The first mate held out the clipboard he was carrying. “Would you mind checking over this, Mr. Maxwell? Your baggage list.”

“Certainly.” He glanced at the slip of paper. Valises, eighteen and twenty-five kilos, two; trunks, seventy-five and seventy kilos, two; microbook case, one-fifty kilos, one. The last item fanned up a little flicker of anger in him, not at any person, even himself, but at the situation in which he found himself and the futility of the whole thing.

“Yes, that’s everything. I have no hand-luggage, just this stuff.”

He noticed that this was the only baggage list under the clip; the other papers were all freight and express manifests. “Not many passengers left aboard, are there?”

“You’re the only one in first-class, sir,” the mate replied. “About forty farm-laborers on the lower deck. Everybody else got off at the other stops. Litchfield’s the end of the run. You know anything about the place?”

“I was born there. I’ve been away at school for the last five years.”

“On Baldur?”

“Terra. University of Montevideo.” Once Conn would have said it almost boastfully.

The mate gave him a quick look of surprised respect, then grinned and nodded. “Of course; I should have known. You’re Rodney Maxwell’s son, aren’t you? Your father’s one of our regular freight shippers. Been sending out a lot of stuff lately.” He looked as though he would have liked to continue the conversation, but said: “Sorry, I’ve got to go. Lot of things to attend to before landing.” He touched the visor of his cap and turned away.

The mountains were closer when Conn looked forward again, and he glanced down. Five years and two space voyages ago, seen from the afterdeck of this ship or one of her sisters, the woods had been green with new foliage, and the wine-melon fields had been in pink blossom.
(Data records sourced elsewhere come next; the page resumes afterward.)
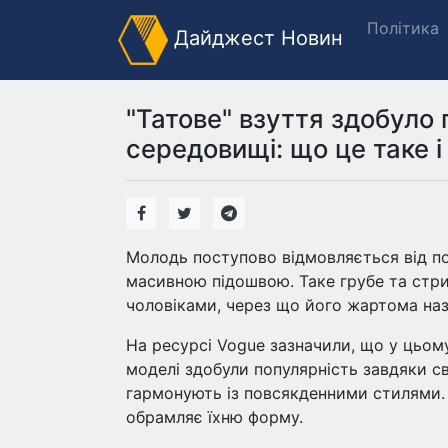
Політика
Дайджест Новин
"Татове" взуття здобуло
середовищі: що це таке і
Молодь поступово відмовляється від по
масивною підошвою. Таке грубе та стр
чоловіками, через що його жартома наз
На ресурсі Vogue зазначили, що у цьому
моделі здобули популярність завдяки с
гармонують із повсякденними стилями. 
обрамляє їхню форму.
He tried to picture the scene sliding away below instead of drawing in toward him, as though to force himself back to a moment of the irretrievable past.
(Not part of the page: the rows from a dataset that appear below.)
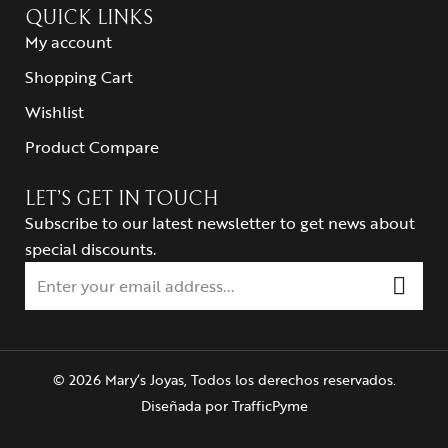
QUICK LINKS
My account
Shopping Cart
Wishlist
Product Compare
LET’S GET IN TOUCH
Subscribe to our latest newsletter to get news about
special discounts.
© 2026 Mary’s Joyas, Todos los derechos reservados.
Diseñada por
TrafficPyme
But the moment was gone, and with it the eager excitement and the half-formed anticipations of the things he would learn and accomplish on Terra. The things he would learn–microbook case, one-fifty kilos, one. One of the steel trunks was full of things he had learned and accomplished, too. Maybe they, at least, had some value….
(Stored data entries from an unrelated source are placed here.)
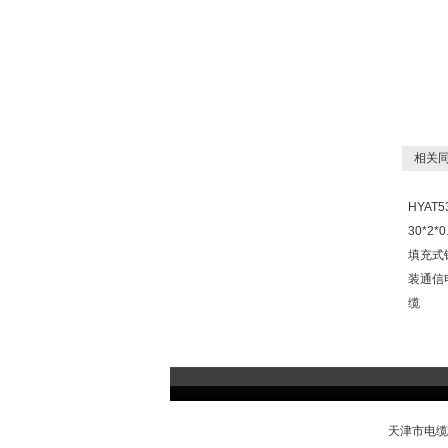
相关同
HYAT5
30*2*0
填充式
装通信
缆
天津市电缆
The woods were autumn-tinted now and the fields were bare and brown.

They had gotten the crop in early this year, for the fields had all been harvested. Those workers below must be going out for the wine-pressing. That extra hands were needed for that meant a big crop, and yet it seemed that less land was under cultivation than when he had gone away. He could see squares of low brush among the new forests that had grown up in the last forty years, and the few stands of original timber looked like hills above the second growth. Those trees had been standing when the planet had been colonized.

That had been two hundred years ago, at the middle of the Seventh Century, Atomic Era. The name of the planet–Poictesme–told that: the Surromanticist Movement, when the critics and professors were rediscovering James Branch Cabell.